The thought that 53% of white women voters could support this man is enough to make a feminist despair. No wonder many feel totally betrayed, particularly women of color—only 4% of black women voted for the guy. My desktop is full of articles with titles like “Trump Win Boils Down to White Women“, “Elite White Feminism Gave Us Trump: It Needs to Die“, and “White Women Sold Out the Sisterhood and the World by Voting for Trump“.
But it never made sense to assume that women would see themselves in Hillary Clinton and thus vote for her. The idea that women will naturally want to vote for other women is an illusion, though one central to liberal feminism. The suffrage movement argued that giving women the vote would bring about an era of social justice and world peace because women were innately more caring than men. After the war, suffragists were dismayed to see that women usually voted with their families and communities.
Here lies one of the divides between liberal and left wing feminism. Liberal feminists focus on individual rights. To win these rights, they work through electoral and institutional politics. They assume women will be motivated to fight on their own behalf and will see no conflict between their interests as women and the interests of their class, community, or family.
Left wing feminists try to reconcile individual with collective rights, such as the rights of labor, racial, ethnic, and sexual minorities, and dissidents—the current buzzword for this approach is intersectionality. But meshing feminist politics with progressive organizing can be difficult because leftwing movements tend to be led by men who discount women’s independent thought and want to use their labor for purposes they consider more urgent than women’s liberation.

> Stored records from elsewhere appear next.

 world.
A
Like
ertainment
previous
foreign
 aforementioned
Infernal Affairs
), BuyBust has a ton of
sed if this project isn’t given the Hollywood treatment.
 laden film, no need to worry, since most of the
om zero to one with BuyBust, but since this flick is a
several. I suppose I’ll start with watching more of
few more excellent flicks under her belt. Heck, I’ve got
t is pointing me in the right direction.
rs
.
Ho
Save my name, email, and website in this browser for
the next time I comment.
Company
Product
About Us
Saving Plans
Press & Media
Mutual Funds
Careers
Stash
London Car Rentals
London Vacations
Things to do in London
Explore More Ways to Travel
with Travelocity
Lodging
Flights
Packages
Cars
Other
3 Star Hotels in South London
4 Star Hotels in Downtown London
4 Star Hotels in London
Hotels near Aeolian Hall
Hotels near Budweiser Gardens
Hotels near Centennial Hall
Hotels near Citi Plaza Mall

And there are ideological weaknesses on all sides. What with the reductionist Marxism of the hard left, the post-structuralism of the academic left, the flakiness of the anarchist left, and the attitude-policing of the cultural left, it can be hard to find anyone in the US who thinks strategically. To the extent a practical left wing feminist movement now exists, it is led by embattled and mobilized working class and minority women and queers like those in the National Nurses Union, Black Lives Matter, and the encampment at Standing Rock. And while liberal feminists saw Hillary’s candidacy as the fulfillment of their dream of equality, the nurses supported Bernie and the women of BLM and the native American movement did not take a position supporting anyone.
So far, election post mortems have focused on demographics: who voted and why they voted differently this time than last. The focus has been on assigning blame: Trump’s victory is the fault of white women, of the white portion of the working class, of third party voters in Pennsylvania. This approach is not productive. Rather than more blame, we need clearer political ideas and programs that will get to people where they live—metaphorically and in actual neighbourhoods.

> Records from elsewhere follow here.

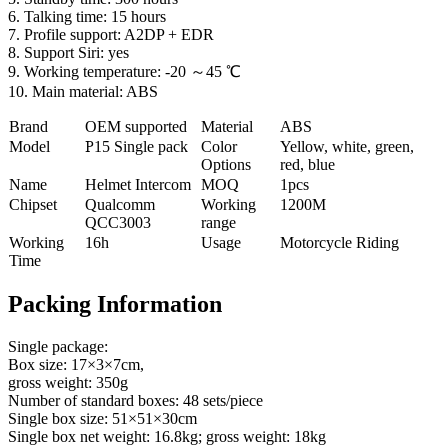
6. Talking time: 15 hours
7. Profile support: A2DP + EDR
8. Support Siri: yes
9. Working temperature: -20 ～45 ℃
10. Main material: ABS
Brand
OEM supported
Material
ABS
Model
P
15 Single pack
Color
Yellow, white, green,
Options
red, blue
Name
Helmet Intercom
MOQ
1pcs
Chipset
Qualcomm
Working
1200M
QCC3003
range
Working
16h
Usage
Motorcycle Riding
Time
Packing Information
Single package:
Box size: 17×3×7cm,
gross weight: 350g
Number of standard boxes: 48 sets/piece
Single box size: 51×51×30cm
Single box net weight: 16.8kg; gross weight: 18kg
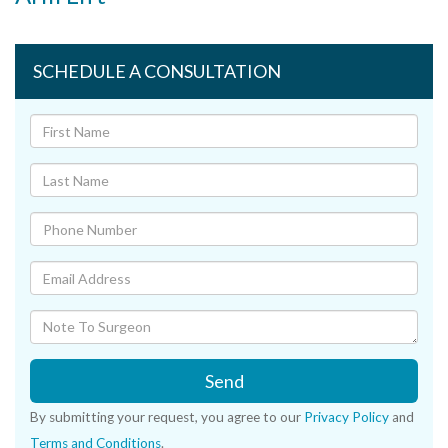
SCHEDULE A CONSULTATION
Send
By submitting your request, you agree to our
Privacy Policy
and
Terms and Conditions
.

We have a long period of resistance ahead. Liberals have demonstrated that they are not strong enough to fight fascism. Only a stronger left can do that. And the only way to build a stronger left is to present an alternative vision of the society we want, one that opposes both the right and the status quo, and is based on practical organizing to make people’s lives better. The ideas being worked out in Rojava, with their combination of ecology, feminism, self-defense and direct democracy, are a source we could draw on.
But we don’t have a lot of time—Trump’s administration will inevitably disappoint many who voted for him, who are likely to move farther right unless we can offer them something that goes beyond protest and reaches towards daily life. Until we actually begin to build “a new society within the shell of the old” there is no point in talking about Elizabeth Warren in 2020 or a third party or anything else that involves voting. We already know the limitations of electoral democracy. Only half the US population even bothers to vote and that half is evenly divided between right and left. Trump offered—for white people only—the illusion that they could prosper under his leadership. We have to be able to offer all our people a chance to work together, a believable path forward, and a vision that centers on saving the planet.